According to the challengers, this unprecedented step simply goes to far and exceeds Congress’s limited powers. Once people are in the zone of freedom outside the scope of federal power, they argued, Congress cannot take the unprecedented step of forcing them back into being regulated by federal law.
Initially, this argument struck many as unlikely to succeed. But prompted in part by the advocacy of a prominent law professor, it became seen by some as serious and mainstream. To be sure, there were precedents that pointed the other way. Indeed, the law professor had himself argued a prior case that raised some similar issues a few years ago, and in that case the Supreme Court had rejected the challenge. But the challengers had a way of reading that earlier precedent (and others) in a way that they felt supported their claim and opened the door this time. When the Supreme Court agreed to hear the case, the challenge seemed to have a real chance.

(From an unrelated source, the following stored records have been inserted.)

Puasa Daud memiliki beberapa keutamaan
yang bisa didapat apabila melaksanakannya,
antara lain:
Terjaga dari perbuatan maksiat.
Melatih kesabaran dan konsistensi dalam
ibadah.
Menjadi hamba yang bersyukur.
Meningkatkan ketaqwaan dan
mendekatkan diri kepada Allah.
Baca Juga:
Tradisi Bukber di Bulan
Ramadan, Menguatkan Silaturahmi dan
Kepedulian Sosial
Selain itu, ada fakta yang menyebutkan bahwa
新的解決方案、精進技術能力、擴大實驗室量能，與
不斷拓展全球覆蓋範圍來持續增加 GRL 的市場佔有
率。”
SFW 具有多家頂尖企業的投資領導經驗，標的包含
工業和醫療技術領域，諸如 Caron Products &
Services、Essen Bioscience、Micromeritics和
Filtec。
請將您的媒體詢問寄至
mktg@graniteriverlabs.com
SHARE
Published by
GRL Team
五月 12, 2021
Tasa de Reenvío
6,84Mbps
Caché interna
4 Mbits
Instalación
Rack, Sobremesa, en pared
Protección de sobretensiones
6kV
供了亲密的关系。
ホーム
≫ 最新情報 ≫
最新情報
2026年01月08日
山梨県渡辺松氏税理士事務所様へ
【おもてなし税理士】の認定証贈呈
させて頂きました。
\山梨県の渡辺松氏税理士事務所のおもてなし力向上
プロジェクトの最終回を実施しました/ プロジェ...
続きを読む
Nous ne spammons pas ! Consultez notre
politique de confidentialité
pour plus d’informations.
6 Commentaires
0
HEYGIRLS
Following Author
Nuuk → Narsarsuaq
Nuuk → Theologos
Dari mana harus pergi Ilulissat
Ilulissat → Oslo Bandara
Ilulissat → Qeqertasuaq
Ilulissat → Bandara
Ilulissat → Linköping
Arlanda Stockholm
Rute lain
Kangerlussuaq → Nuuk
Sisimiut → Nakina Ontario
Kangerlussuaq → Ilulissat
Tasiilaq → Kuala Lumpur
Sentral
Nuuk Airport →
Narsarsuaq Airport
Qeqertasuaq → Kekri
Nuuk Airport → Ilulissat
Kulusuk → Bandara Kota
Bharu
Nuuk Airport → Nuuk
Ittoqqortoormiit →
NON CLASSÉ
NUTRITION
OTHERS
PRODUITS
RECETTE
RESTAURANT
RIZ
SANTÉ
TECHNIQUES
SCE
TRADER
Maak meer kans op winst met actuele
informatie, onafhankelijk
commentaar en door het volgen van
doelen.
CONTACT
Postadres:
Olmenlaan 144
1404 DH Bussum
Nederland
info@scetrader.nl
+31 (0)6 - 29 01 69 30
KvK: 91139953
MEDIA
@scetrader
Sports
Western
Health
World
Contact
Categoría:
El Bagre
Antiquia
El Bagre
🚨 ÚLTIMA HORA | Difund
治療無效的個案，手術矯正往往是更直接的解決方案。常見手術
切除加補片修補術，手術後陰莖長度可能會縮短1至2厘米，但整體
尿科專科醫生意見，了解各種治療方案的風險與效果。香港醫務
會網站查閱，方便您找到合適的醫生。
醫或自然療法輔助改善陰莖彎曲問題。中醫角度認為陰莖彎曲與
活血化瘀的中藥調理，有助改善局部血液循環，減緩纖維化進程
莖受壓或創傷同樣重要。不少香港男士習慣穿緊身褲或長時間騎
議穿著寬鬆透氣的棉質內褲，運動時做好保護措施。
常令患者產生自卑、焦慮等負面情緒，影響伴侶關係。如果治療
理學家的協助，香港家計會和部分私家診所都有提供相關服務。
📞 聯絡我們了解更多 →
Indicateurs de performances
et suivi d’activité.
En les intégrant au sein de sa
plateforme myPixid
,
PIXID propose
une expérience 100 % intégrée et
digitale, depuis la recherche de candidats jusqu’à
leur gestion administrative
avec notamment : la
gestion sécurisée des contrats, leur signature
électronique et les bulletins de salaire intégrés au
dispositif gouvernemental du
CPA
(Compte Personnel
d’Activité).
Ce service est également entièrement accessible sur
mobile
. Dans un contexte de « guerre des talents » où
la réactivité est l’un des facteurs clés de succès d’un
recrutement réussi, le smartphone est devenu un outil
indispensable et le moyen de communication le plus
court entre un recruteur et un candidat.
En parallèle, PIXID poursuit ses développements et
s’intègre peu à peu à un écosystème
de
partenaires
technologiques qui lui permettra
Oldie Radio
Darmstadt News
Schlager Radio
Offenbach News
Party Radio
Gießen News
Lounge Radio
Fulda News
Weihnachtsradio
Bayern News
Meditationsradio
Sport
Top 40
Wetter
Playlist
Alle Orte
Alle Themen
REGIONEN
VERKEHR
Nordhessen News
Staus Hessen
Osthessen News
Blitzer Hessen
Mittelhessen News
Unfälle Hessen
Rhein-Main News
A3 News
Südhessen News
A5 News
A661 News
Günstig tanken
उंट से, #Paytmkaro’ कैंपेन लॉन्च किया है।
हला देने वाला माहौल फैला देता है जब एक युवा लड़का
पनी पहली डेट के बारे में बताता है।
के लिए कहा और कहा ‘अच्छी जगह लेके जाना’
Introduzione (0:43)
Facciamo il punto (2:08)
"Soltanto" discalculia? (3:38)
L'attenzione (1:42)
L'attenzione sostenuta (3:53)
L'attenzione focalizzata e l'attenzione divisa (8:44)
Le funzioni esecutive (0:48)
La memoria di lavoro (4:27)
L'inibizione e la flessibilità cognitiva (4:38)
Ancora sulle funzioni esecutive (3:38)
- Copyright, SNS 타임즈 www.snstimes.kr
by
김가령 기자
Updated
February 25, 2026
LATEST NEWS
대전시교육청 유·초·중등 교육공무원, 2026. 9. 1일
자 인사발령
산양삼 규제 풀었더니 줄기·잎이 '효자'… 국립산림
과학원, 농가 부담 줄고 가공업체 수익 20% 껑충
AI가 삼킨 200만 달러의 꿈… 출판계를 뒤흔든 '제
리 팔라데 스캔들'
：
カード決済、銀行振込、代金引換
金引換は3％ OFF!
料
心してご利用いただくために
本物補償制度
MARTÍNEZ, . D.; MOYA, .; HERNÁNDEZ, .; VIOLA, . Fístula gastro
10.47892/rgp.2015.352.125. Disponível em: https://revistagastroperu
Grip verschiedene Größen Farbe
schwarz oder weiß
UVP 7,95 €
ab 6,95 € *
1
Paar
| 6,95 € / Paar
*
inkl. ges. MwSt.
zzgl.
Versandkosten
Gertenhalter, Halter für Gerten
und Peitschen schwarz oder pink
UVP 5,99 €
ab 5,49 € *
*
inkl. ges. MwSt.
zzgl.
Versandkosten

That’s the case, anyway. I’m sure you’re all familiar with it. Now let me make a prediction. This coming summer, looking back on the current Supreme Court Term, analysts will report that the Supreme Court rejected the challenge and upheld the law as within Congress’s power. According to the Court’s decision, Article I “empowers Congress to determine the . . . regimes that, overall, in that body’s judgment, will serve the ends” of Article I’s grants of power. Nothing in the text of Article I suggests the distinction that the challengers attempted to draw, the Court will note. And the challenge therefore was doomed under the rational basis test: Congress could have rationally concluded that it was helpful to regulate the unprecedented space that was previously beyond Congressional regulation to avoid a market distortion that would otherwise result. The majority opinion will conclude:
[This statute] lies well within the ken of the political branches. It is our obligation, of course, to determine whether the action Congress took, wise or not, encounters any constitutional shoal. For the reasons stated, we are satisfied it does not.
Two Justices will dissent, one of which is Justice Alito.
How can I be so confident in my prediction? Because the Supreme Court handed down its decision on Wednesday, in Golan v. Holder.